Iba caminando hacia la parada del autobús cuando me pusieron una mano en la espalda. Me giré despacio temiéndome lo peor. Pero algo me puso los pelos de punta. Estaba temiéndome lo peor, pero realmente… ¿qué era lo peor? ¿Que un atracador me sacase una navaja? ¿Que quien me había tocado era mi antiguo profesor de Educación Física que acababa de descubrir que le mentía siempre en los tiempos de los mil metros? ¿Que los paparazzi me habían reconocido y estaban iniciando su acoso? ¿Que Ana Obregón protagonizase otra serie de televisión? ¿Qué Jasulín lanzase otro disco?
—Señor entrenador, perdone si le he asustado. Estaba pensando que si quiere puedo encargarme yo de preparar los planes de entrenamiento. Así me preparo para mi futuro como entrenador.
—Bueno, Pablito, yo suelo ser muy escrupuloso con estos temas pero creo que tienes potencial, chaval. Por lo tanto, por mí no hay nada que objetar —contesté en tono condescendiente.
La suerte me sonreía.

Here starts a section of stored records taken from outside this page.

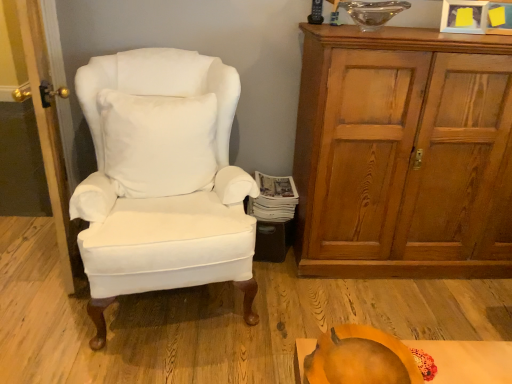 Question: Is orange matte pumpkin at lower center further to the viewer compared to white soft pillow at center?

Choices:
 (A) yes
 (B) no

Answer: (B)

Question: Is orange matte pumpkin at lower center positioned before white soft pillow at center?

Choices:
 (A) no
 (B) yes

Answer: (B)

Question: From the image's perspective, would you say orange matte pumpkin at lower center is shown under white soft pillow at center?

Choices:
 (A) no
 (B) yes

Answer: (B)

Question: Is white soft pillow at center surrounded by orange matte pumpkin at lower center?

Choices:
 (A) no
 (B) yes

Answer: (A)

Question: Considering the relative sizes of orange matte pumpkin at lower center and white soft pillow at center in the image provided, is orange matte pumpkin at lower center smaller than white soft pillow at center?

Choices:
 (A) yes
 (B) no

Answer: (A)

Question: Is orange matte pumpkin at lower center thinner than white soft pillow at center?

Choices:
 (A) no
 (B) yes

Answer: (A)

Question: Is white soft pillow at center next to wooden cabinet at right and touching it?

Choices:
 (A) yes
 (B) no

Answer: (B)

Question: Is white soft pillow at center smaller than wooden cabinet at right?

Choices:
 (A) yes
 (B) no

Answer: (A)

Question: Is white soft pillow at center wider than wooden cabinet at right?

Choices:
 (A) no
 (B) yes

Answer: (A)

Question: Does white soft pillow at center come in front of wooden cabinet at right?

Choices:
 (A) yes
 (B) no

Answer: (A)

Question: Could you tell me if white soft pillow at center is turned towards wooden cabinet at right?

Choices:
 (A) no
 (B) yes

Answer: (A)

Question: Is white soft pillow at center looking in the opposite direction of wooden cabinet at right?

Choices:
 (A) no
 (B) yes

Answer: (A)

Question: Can you confirm if white cotton wingback chair at left is positioned to the right of wooden door at left?

Choices:
 (A) yes
 (B) no

Answer: (A) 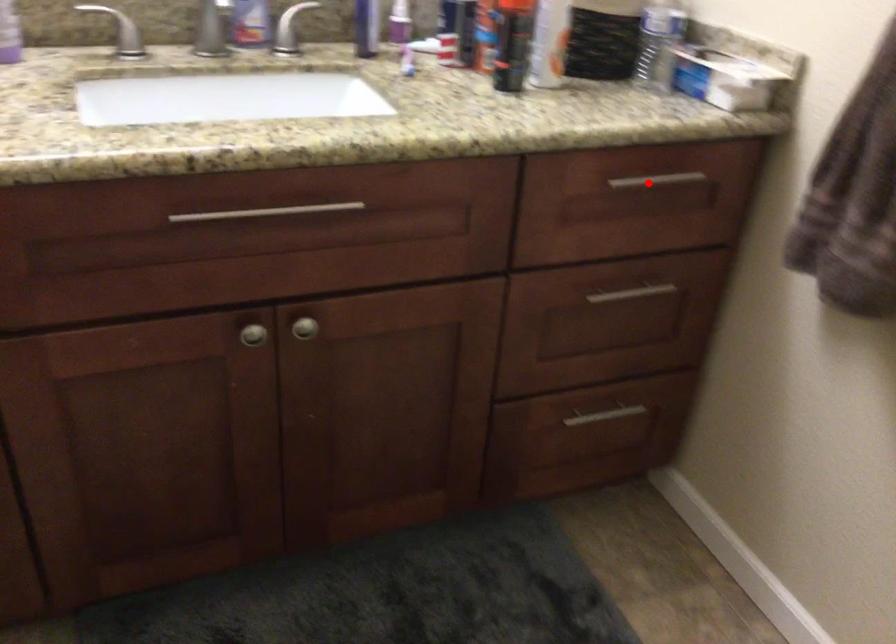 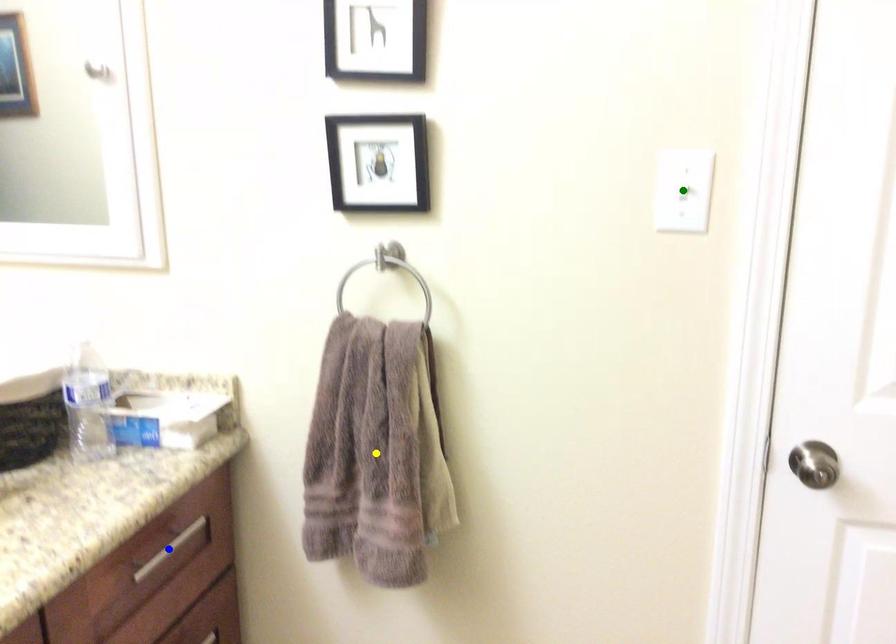 Question: I am providing you with two images of the same scene from different viewpoints. A red point is marked on the first image. You are given multiple points on the second image. Which mark in image 2 goes with the point in image 1?

Choices:
 (A) green point
 (B) yellow point
 (C) blue point

Answer: (C) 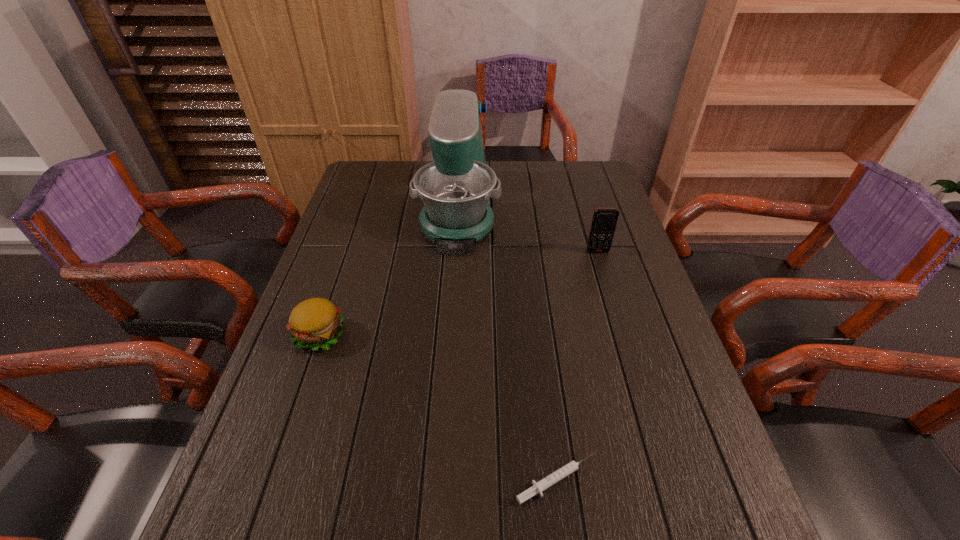 This screenshot has width=960, height=540. In order to click on vacant area that lies between the mixer and the third tallest object in this screenshot , I will do `click(389, 271)`.

This screenshot has height=540, width=960. Identify the location of free space between the leftmost object and the mixer. (389, 271).

In order to click on free spot between the cellular telephone and the second nearest object in this screenshot , I will do `click(459, 293)`.

This screenshot has height=540, width=960. I want to click on vacant space in between the tallest object and the second shortest object, so click(x=389, y=271).

Where is `empty space that is in between the second shortest object and the rightmost object`? This screenshot has width=960, height=540. empty space that is in between the second shortest object and the rightmost object is located at coordinates tap(459, 293).

Locate an element on the screen. The height and width of the screenshot is (540, 960). unoccupied area between the mixer and the hamburger is located at coordinates (389, 271).

Image resolution: width=960 pixels, height=540 pixels. Identify the location of empty space between the third farthest object and the syringe. click(x=439, y=407).

Where is `vacant area between the shortest object and the mixer`? The height and width of the screenshot is (540, 960). vacant area between the shortest object and the mixer is located at coordinates (508, 344).

Where is `the third closest object to the tallest object`? the third closest object to the tallest object is located at coordinates (537, 488).

Locate which object ranks in proximity to the tallest object. Please provide its 2D coordinates. Your answer should be formatted as a tuple, i.e. [(x, y)], where the tuple contains the x and y coordinates of a point satisfying the conditions above.

[(604, 221)] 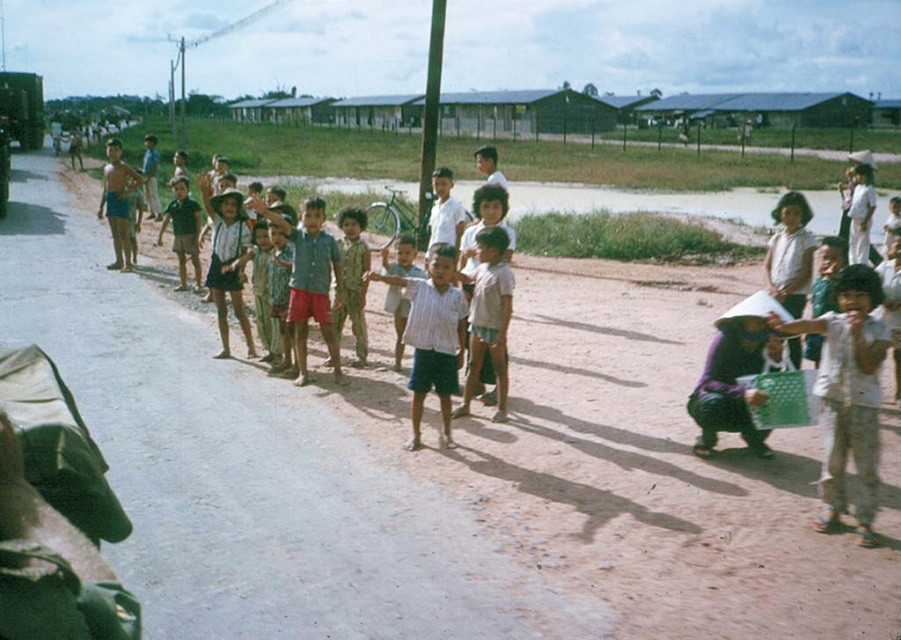 You are a photographer trying to capture a group photo of the children in the scene. You need to ensure that both the white cotton shirt at center and the striped shirt at center are in focus. Given that your camera can focus on objects within a 2 meter range, will both shirts be in focus?

The white cotton shirt at center and striped shirt at center are 2.27 meters apart from each other. Since the distance between them exceeds the camera focus range of 2 meters, not both shirts will be in focus.

You are a photographer trying to capture both the white cotton shirt at center and the striped shirt at center in a single shot. Which shirt should you focus on first to ensure both are in frame?

You should focus on the striped shirt at center first because the white cotton shirt at center is located below it, ensuring both will be captured in the frame.

You are a photographer trying to capture a group photo of the children. You notice two shirts in the center of the image, a white cotton shirt at center and a striped shirt at center. Which shirt should you position slightly to the left to ensure both are centered in the frame?

You should position the striped shirt at center slightly to the left because the white cotton shirt at center is currently to the right of the striped shirt at center, so moving the striped shirt left would help center both shirts in the frame. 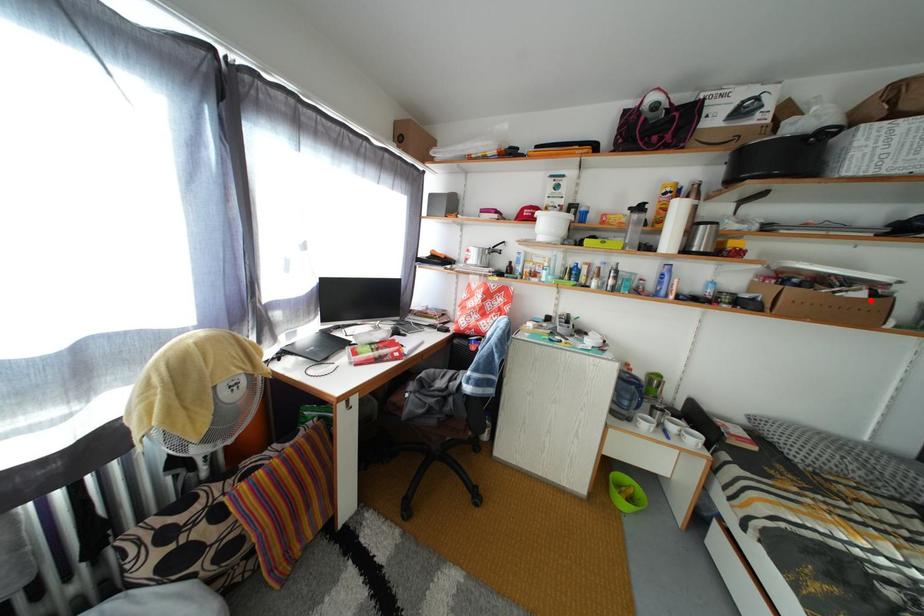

El empollón iba a sacarme las castañas del fuego en los entrenamientos y, con un poco de suerte, tal vez incluso en los partidos.
Me dirigí hacia la parada del autobús, pero espere media hora en balde.
—¿Usted es el nuevo entrenador, no? La EMT ha retirado el servicio de autobuses del barrio durante un tiempo, pero no se preocupe. Hemos hecho una colecta entre todos los vecinos y le hemos comprado este vehículo —explicó señalando un flamante BMW—. Por desgracia se nos han perdido las llaves pero si viene hacia aquí le explicaré como se pone en marcha.
Una lágrima de emoción brotó de mi ojo izquierdo. Mi propio BMW, sin préstamos ni avales. Es cierto que era un coñazo eso de tener que juntar unos cables para ponerlo en marcha y hasta resultaba un poco raro que en algunas zonas se viera pintura de otro color debajo de la primera capa o que la matricula delantera y la trasera fueran distintas, pero tampoco era cuestión de poner “peros” a un regalo de este calibre.
Cogí el coche y me di una vuelta por el barrio y después por Valencia para acostumbrarme al tacto suave del vehículo. Todo parecía un sueño: mis jugadores eran pata negra (a eso, quizás era a lo que se referían algunos amigos cuando me dijeron que eran unos auténticos cerdos), los habitantes de barrio me querían, el Presidente tenía fe ciega en mí y yo tenía una sobrada preparación futbolera que nos podría llevar a la final de Roland Garros a poco que la suerte nos acompañara.
Era tanta la emoción y el orgullo que inundaba mi cabeza que, durante la obligada siesta, no pude pegar ojo. En mi mente bullían cientos de ideas sobre el juego de mi equipo, el éxito y la gloria.